A new device called a water lens could help people in developing countries heat and disinfect polluted water, making it safe for drinking.

The device was developed by Deshawn Henry, a University of Buffalo sophomore civil engineering major, who researched how to improve a 6-foot-tall, self-sustaining magnifying glass.

The lens uses sunlight to disinfect water and can be built at very little cost. It consists of a plastic sheet covered with water supported by a wooden frame. The frame itself holds a small container of water below the lens in line with a focal point created from a concentrated ray of sunlight. It functions freely in the sunshine, apart from the need to move the container to keep up with the sun's movement during the day.

During his research, Henry altered the thickness of the plastic sheet and the volume of water over the sheet to maximize the efficiency of the lens.

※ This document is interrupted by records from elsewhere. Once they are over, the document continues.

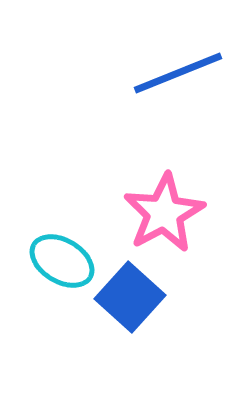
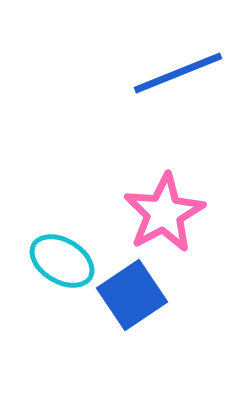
blue square: moved 2 px right, 2 px up; rotated 14 degrees clockwise
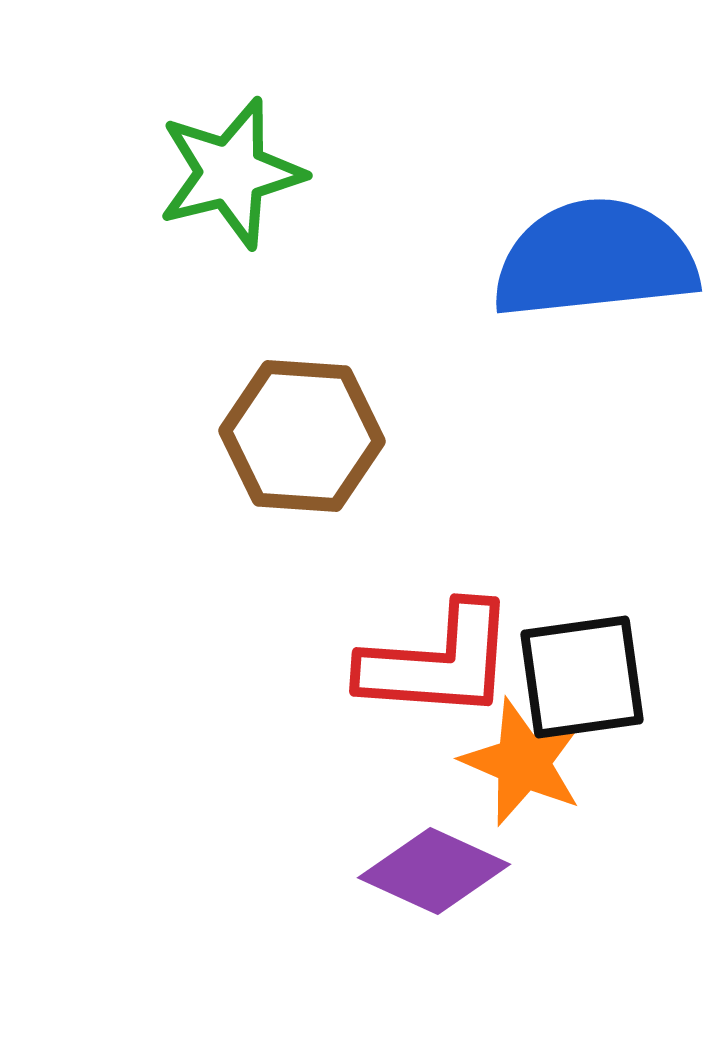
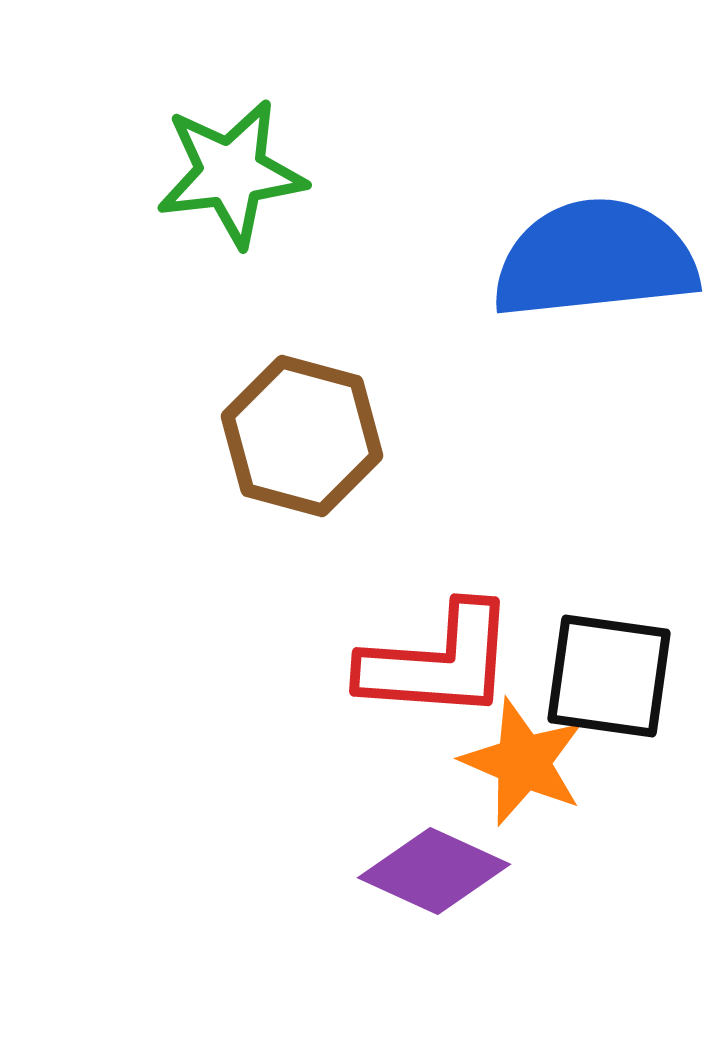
green star: rotated 7 degrees clockwise
brown hexagon: rotated 11 degrees clockwise
black square: moved 27 px right, 1 px up; rotated 16 degrees clockwise
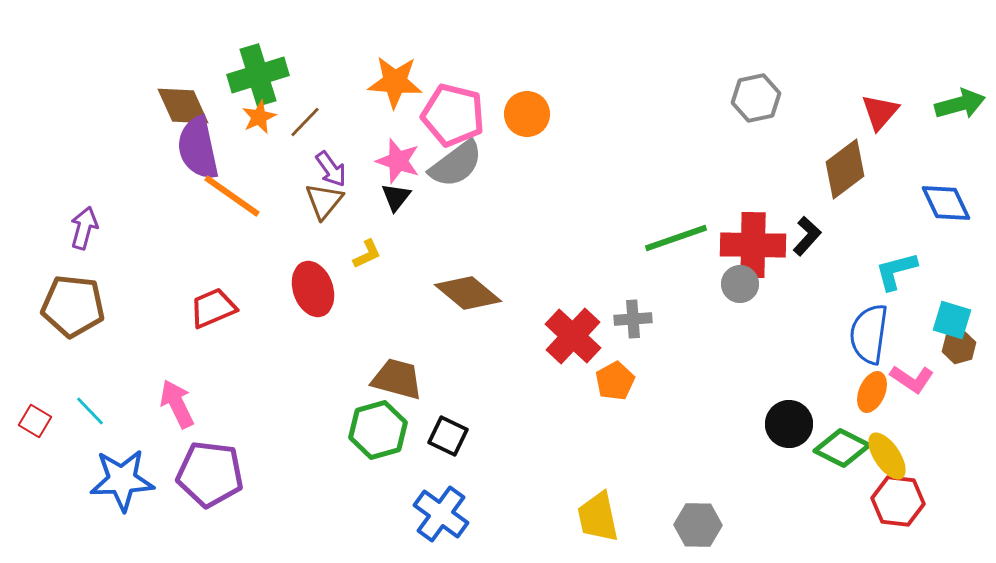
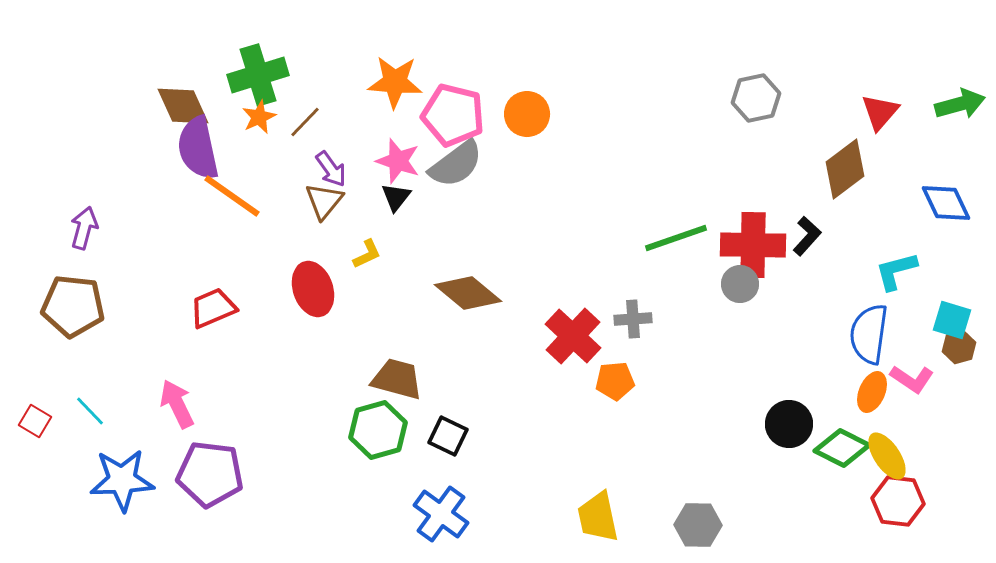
orange pentagon at (615, 381): rotated 24 degrees clockwise
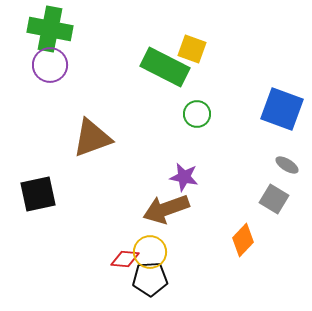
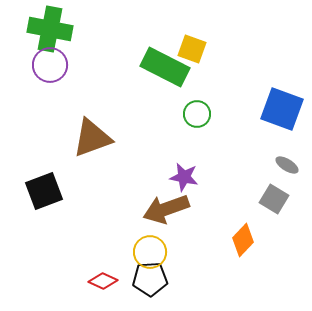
black square: moved 6 px right, 3 px up; rotated 9 degrees counterclockwise
red diamond: moved 22 px left, 22 px down; rotated 20 degrees clockwise
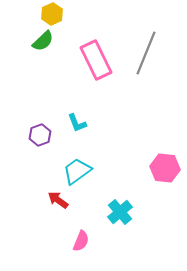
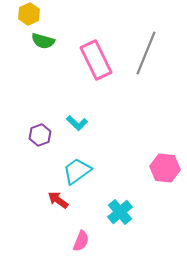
yellow hexagon: moved 23 px left
green semicircle: rotated 60 degrees clockwise
cyan L-shape: rotated 25 degrees counterclockwise
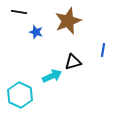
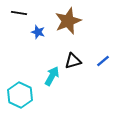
black line: moved 1 px down
blue star: moved 2 px right
blue line: moved 11 px down; rotated 40 degrees clockwise
black triangle: moved 1 px up
cyan arrow: rotated 36 degrees counterclockwise
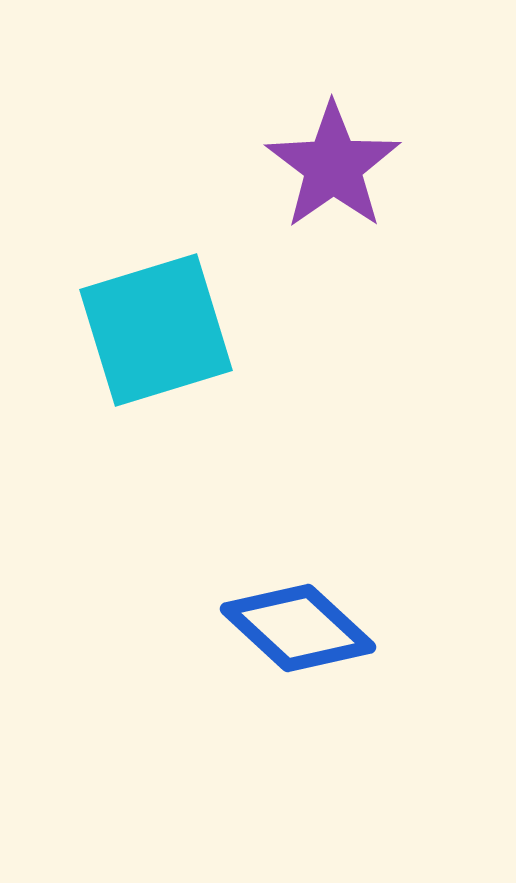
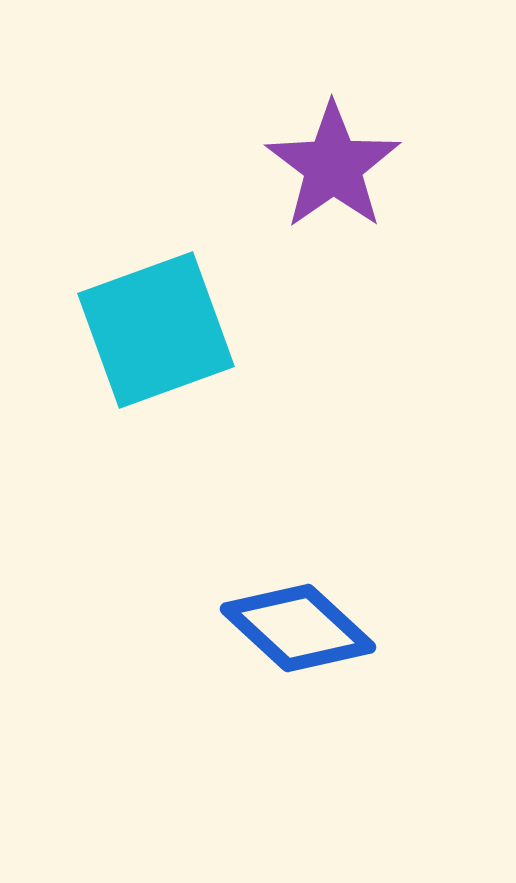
cyan square: rotated 3 degrees counterclockwise
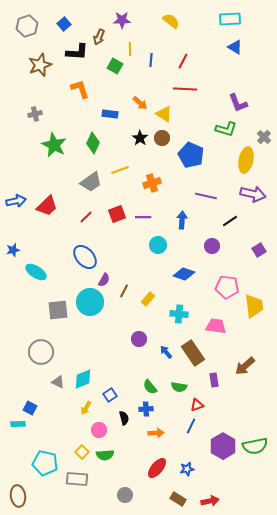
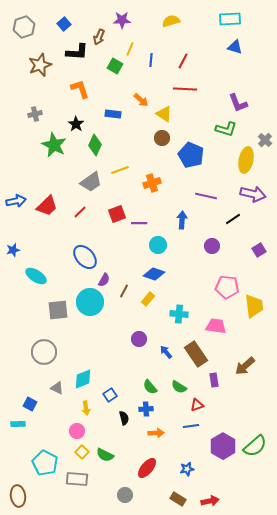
yellow semicircle at (171, 21): rotated 54 degrees counterclockwise
gray hexagon at (27, 26): moved 3 px left, 1 px down
blue triangle at (235, 47): rotated 14 degrees counterclockwise
yellow line at (130, 49): rotated 24 degrees clockwise
orange arrow at (140, 103): moved 1 px right, 3 px up
blue rectangle at (110, 114): moved 3 px right
gray cross at (264, 137): moved 1 px right, 3 px down
black star at (140, 138): moved 64 px left, 14 px up
green diamond at (93, 143): moved 2 px right, 2 px down
red line at (86, 217): moved 6 px left, 5 px up
purple line at (143, 217): moved 4 px left, 6 px down
black line at (230, 221): moved 3 px right, 2 px up
cyan ellipse at (36, 272): moved 4 px down
blue diamond at (184, 274): moved 30 px left
gray circle at (41, 352): moved 3 px right
brown rectangle at (193, 353): moved 3 px right, 1 px down
gray triangle at (58, 382): moved 1 px left, 6 px down
green semicircle at (179, 387): rotated 21 degrees clockwise
blue square at (30, 408): moved 4 px up
yellow arrow at (86, 408): rotated 40 degrees counterclockwise
blue line at (191, 426): rotated 56 degrees clockwise
pink circle at (99, 430): moved 22 px left, 1 px down
green semicircle at (255, 446): rotated 30 degrees counterclockwise
green semicircle at (105, 455): rotated 30 degrees clockwise
cyan pentagon at (45, 463): rotated 15 degrees clockwise
red ellipse at (157, 468): moved 10 px left
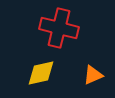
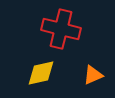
red cross: moved 2 px right, 1 px down
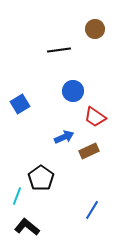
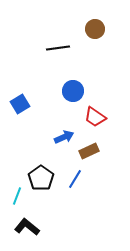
black line: moved 1 px left, 2 px up
blue line: moved 17 px left, 31 px up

According to the university, the device can heat a liter of water to between 130 and 150 degrees Fahrenheit in just over an hour, destroying 99.9 percent of bacteria and pathogens.

The next step in Henry's research is to build a larger water lens that remains efficient, so that it could be used by a family of five.

Henry performed the study under James Jensen, professor in the Department of Civil, Structural and Environmental Engineering, as part of the UB Louis Stokes Alliance for Minority Participation program, which connects underrepresented students with research opportunities in STEM fields.